Tuesday 8 December 2009

animals

"can you close the gate, I have an animal you know!" No fucking kidding you old sack, I've seen your wife. I think this whilst other words tumble past my lips. Stuck in suburbia with retired, boring, bored, gate loving twats. I explain to the gentleman that I left it as I found it but he goes on: "but gates are made to be closed aren't they?" Yes, repeatedly on your skull.

Tuesday 6 October 2009

tear stained letters

It's a time of contrast. Compare and contrast. I'm being bounced around these weeks, used and dumped according to who's sick/been sick/hungover. For a few frantic days I'm delivering half of a walk for a postie who's recovering from a (2nd) stroke ('you don't get a third!' states my mum chillingly)

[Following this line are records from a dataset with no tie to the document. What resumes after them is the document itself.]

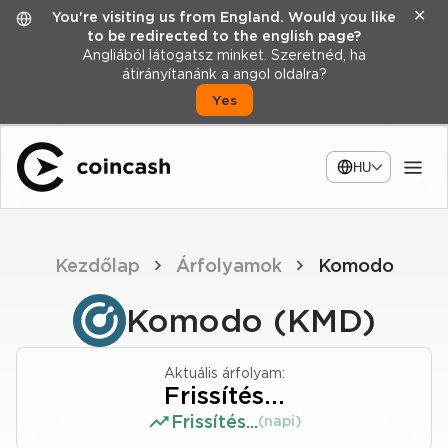
✕
You're visiting us from England. Would you like
to be redirected to the english page?
Angliából látogatsz minket. Szeretnéd, ha
átirányítanánk a angol oldalra?
Yes
HU
Kezdőlap
Árfolyamok
Komodo
Komodo (KMD)
Aktuális árfolyam:
Frissítés...
Frissítés...
(napi)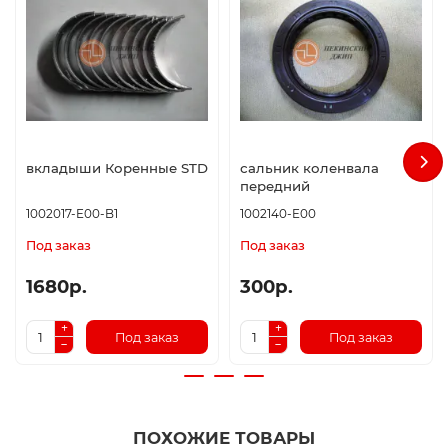
вкладыши Коренные STD
сальник коленвала
передний
1002017-E00-B1
1002140-E00
Под заказ
Под заказ
1680р.
300р.
Под заказ
Под заказ
ПОХОЖИЕ ТОВАРЫ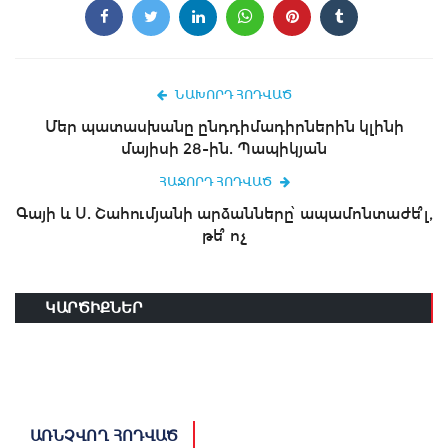
ՆԱԽՈՐԴ ՀՈԴՎԱԾ
Մեր պատասխանը ընդդիմադիրներին կլինի
մայիսի 28-ին. Պապիկյան
ՀԱՋՈՐԴ ՀՈԴՎԱԾ
Գայի և Ս. Շահումյանի արձանները՝ ապամոնտաժե՞լ,
թե՞ ոչ
ԿԱՐԾԻՔՆԵՐ
ԱՌՆՉՎՈՂ ՀՈԴՎԱԾ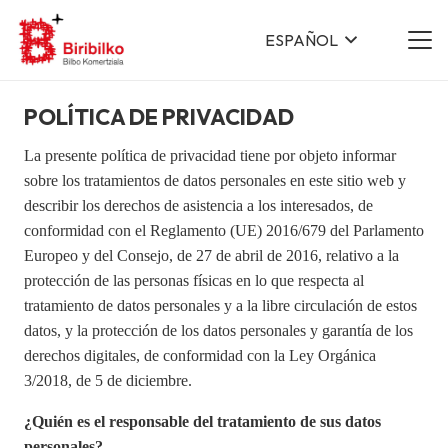
ESPAÑOL
POLÍTICA DE PRIVACIDAD
La presente política de privacidad tiene por objeto informar
sobre los tratamientos de datos personales en este sitio web y
describir los derechos de asistencia a los interesados, de
conformidad con el Reglamento (UE) 2016/679 del Parlamento
Europeo y del Consejo, de 27 de abril de 2016, relativo a la
protección de las personas físicas en lo que respecta al
tratamiento de datos personales y a la libre circulación de estos
datos, y la protección de los datos personales y garantía de los
derechos digitales, de conformidad con la Ley Orgánica
3/2018, de 5 de diciembre.
¿Quién es el responsable del tratamiento de sus datos
personales?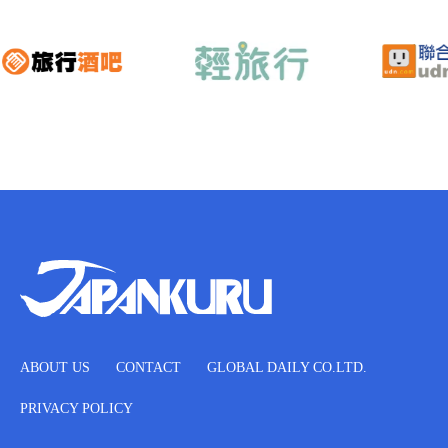
ABOUT US
CONTACT
GLOBAL DAILY CO.LTD.
PRIVACY POLICY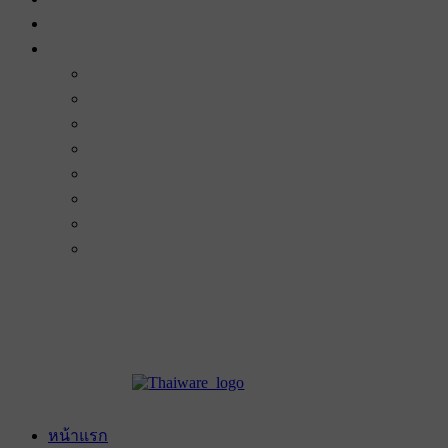
หน้าแรก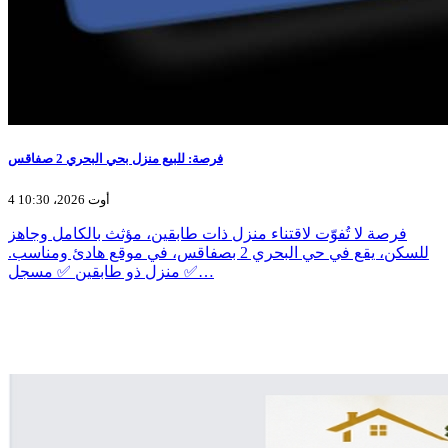
فرصة: للبيع منزل بحي البحري 2 صفاقس
4 أوت 2026، 10:30
فرصة لا تُفوّت لاقتناء منزل ذات طابقين، مؤثث بالكامل وجاهز
للسكن، يقع في حي البحري 2 بصفاقس، في موقع هادئ ومناسب.
✅ منزل ذو طابقين ✅ مسجل…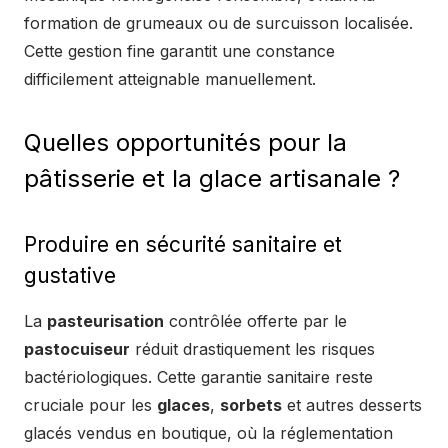
formation de grumeaux ou de surcuisson localisée.
Cette gestion fine garantit une constance
difficilement atteignable manuellement.
Quelles opportunités pour la
pâtisserie et la glace artisanale ?
Produire en sécurité sanitaire et
gustative
La
pasteurisation
contrôlée offerte par le
pastocuiseur
réduit drastiquement les risques
bactériologiques. Cette garantie sanitaire reste
cruciale pour les
glaces
,
sorbets
et autres desserts
glacés vendus en boutique, où la réglementation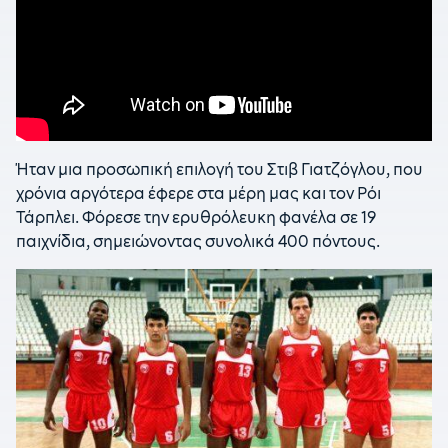
Ήταν μια προσωπική επιλογή του Στιβ Γιατζόγλου, που
χρόνια αργότερα έφερε στα μέρη μας και τον Ρόι
Τάρπλει. Φόρεσε την ερυθρόλευκη φανέλα σε 19
παιχνίδια, σημειώνοντας συνολικά 400 πόντους.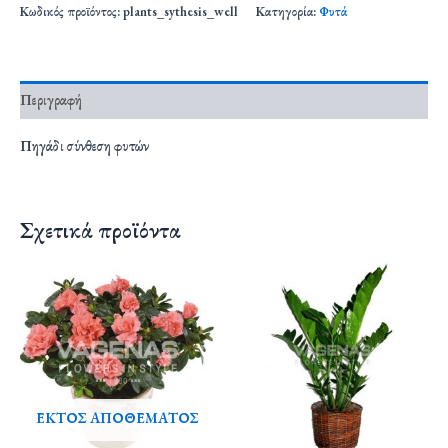
Κωδικός προϊόντος:
plants_sythesis_well
Κατηγορία:
Φυτά
Περιγραφή
Πηγάδι σύνθεση φυτών
Σχετικά προϊόντα
ΕΚΤΌΣ ΑΠΟΘΈΜΑΤΟΣ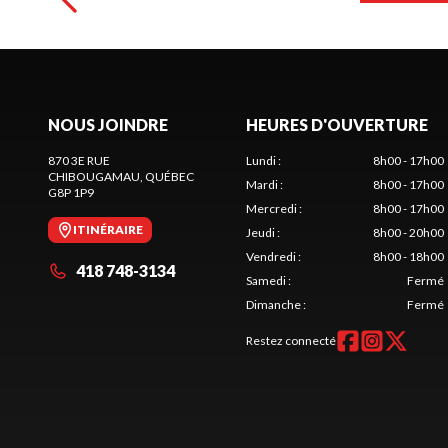
NOUS JOINDRE
HEURES D'OUVERTURE
870 3E RUE
Lundi
:
8h00 - 17h00
CHIBOUGAMAU
, QUÉBEC
Mardi
:
8h00 - 17h00
G8P 1P9
Mercredi
:
8h00 - 17h00
ITINÉRAIRE
Jeudi
:
8h00 - 20h00
Vendredi
:
8h00 - 18h00
418 748-3134
Samedi
:
Fermé
Dimanche
:
Fermé
Restez connecté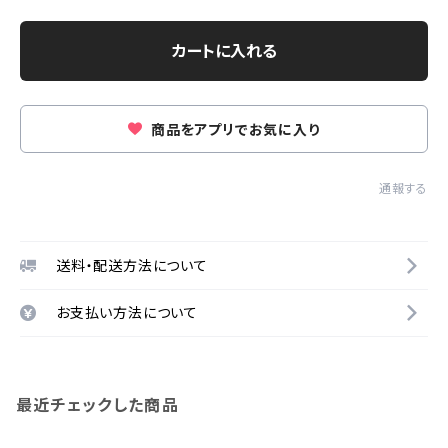
カートに入れる
商品をアプリでお気に入り
通報する
送料・配送方法について
お支払い方法について
最近チェックした商品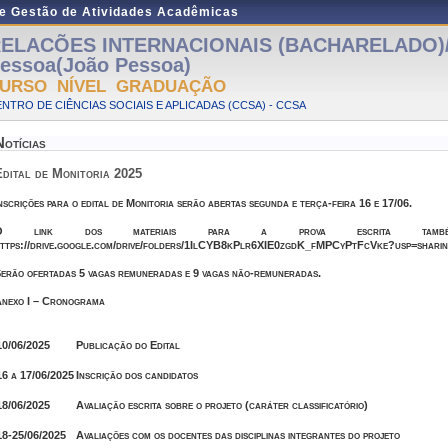
de Gestão de Atividades Acadêmicas
ELACÕES INTERNACIONAIS (BACHARELADO)/
essoa(João Pessoa)
URSO NÍVEL GRADUAÇÃO
NTRO DE CIÊNCIAS SOCIAIS E APLICADAS (CCSA) - CCSA
Notícias
Edital de Monitoria 2025
nscrições para o edital de Monitoria serão abertas segunda e terça-feira 16 e 17/06.
O link dos materiais para a prova escrita també
ttps://drive.google.com/drive/folders/1IlCYB8kPlr6XIE0zgdK_fMPCyPtFcVke?usp=shari
erão ofertadas 5 vagas remuneradas e 9 vagas não-remuneradas.
nexo I – Cronograma
10/06/2025
Publicação do Edital
16 a 17/06/2025
Inscrição dos candidatos
18/06/2025
Avaliação escrita sobre o projeto (caráter classificatório)
18-25/06/2025
Avaliações com os docentes das disciplinas integrantes do projeto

Wednesday 16 September 2009

the little fella

'Screwfix' apocalypse. These chunky odes for screwed up people are in abundance today; some homes even getting 2: mail the size of a brick jammed through their letterbox, taking the draught excluder with it, how ironic. if that weren't enough to drag around the village, 'saga' mags to boot...and here's me in the village of the damned, the same decrepit faces trundling round the village every day, zimmer frame in hand(s)...grinding a rut in the pavement. Then I see the cat, dangling halfway out of the front bay window.

Monday 7 September 2009

fiery globe

"you won't get any answer there mate. Half of 'em are all fucking dead, they just haven't bothered to bury 'em yet." With that the mystery (council worker? cat burglar?) man produces a bunch of keys and lets me in the side door to the impenetrable flats. Shit, I was hoping for a no access scenario, take some mail back. I've spent an age buzzing my way through the many delightful cominations of flat numbers (1a, 1b, 1c...up to 11d) trying to get into these Godforsaken places...'trade' button? Don't make me laugh. They haven't worked for years, if ever. They may as well have put 'burglar' buttons on.

Wednesday 5 August 2009

worktime learning

Tuesday: the supposedly quieter day thus staff are reluctantly manhandled upstairs for the weekly 'work time learning' session. An opportunity for us to 'have our say' and hear the latest management doctrine. It's usually a nervous line manager reading from a head office email: "we are investing millions of pounds towards a better future" "be sure to wear shoes in the winter" and so forth. Staff shuffle uneasily, glancing furtively at the clock. "any questions?" followed by a pregnant silence. We rush back downstairs like kids at the school bell.
The latest mantra from head Office is "mail volumes have dropped 10%" thus justifying various cutbacks/savings. It's hard to believe. Voume may have dropped but weight cerainly hasn't. People love their tat catalogues.

Saturday 1 August 2009

mush

Autumn rewards the weary soul with fruits of it's labour; Winter can lay a sparkling blanket of silver frost; Spring rejuvenate the coldest heart with bursting green promises of Summer; and then Summer, it gently pours buckets of cold water down your back and into your shoes.
It rained today, and rained a bit more. Saturday of all days. The dreaded early rise whilst the world slumbers..passing pissed up revellers on your way to the office and facing a drunken gauntlet of "hey postie/wanker!!" Scaring the scavenging seagulls (keeping the streets clean of vomit/kebabs), a mild sense of achievement before work.

Tuesday 28 July 2009

harder faster

Monday's used to be the easy days but not anymore. If you're a reserve, covering holiday leave/sicko's then they're even worse. Every week a new walk to learn. No training, no welcome, no nothing. Find the right frame and go. A strange empty frame looms over you, a bewildering array of street names and numbers flash before your ragged eyes and you haven't even picked up a letter yet. Chances are, the first one you pick up will probably be a missort so you waste extremely valuable minutes desperately scanning the huge huge frame and names and numbers and colours, and missing bits..where the hell is it?? It's not here mate...move on...you inwardly scream and feel the sweat forming- the minutes turn to hours...everyone else is off for a coffee...shit, there's mountains of mail to wade through..stuff in the stupid pathetic slots in seemingly random order...Oh God, help me...

Friday 24 July 2009

the magic word

I ask the guy to "print and sign here please". I proffer the docket to sign. It's obvious he's drop down pissed. I hand him the pen and he bandies it around mid air while I follow the nib with the book. Talk about the pinning the fucking tail on the donkey. It's 10a.m. and he's shit faced. I noticed the garden straight away at the beginning of the week. Filthy toys strewn like plane wreck victims. A huge (once white?) three piece leather suite with glass table, now shit streaked and full of empty shot glasses. A large rusty barbecue. The same fiery faced gumbo mate slumped in his trundle-trolley, grizzled and pickled in white lightning. Fucking hell, I thought Ryelands was rough but this one street matches it and then some. Dogs? How about stray horses??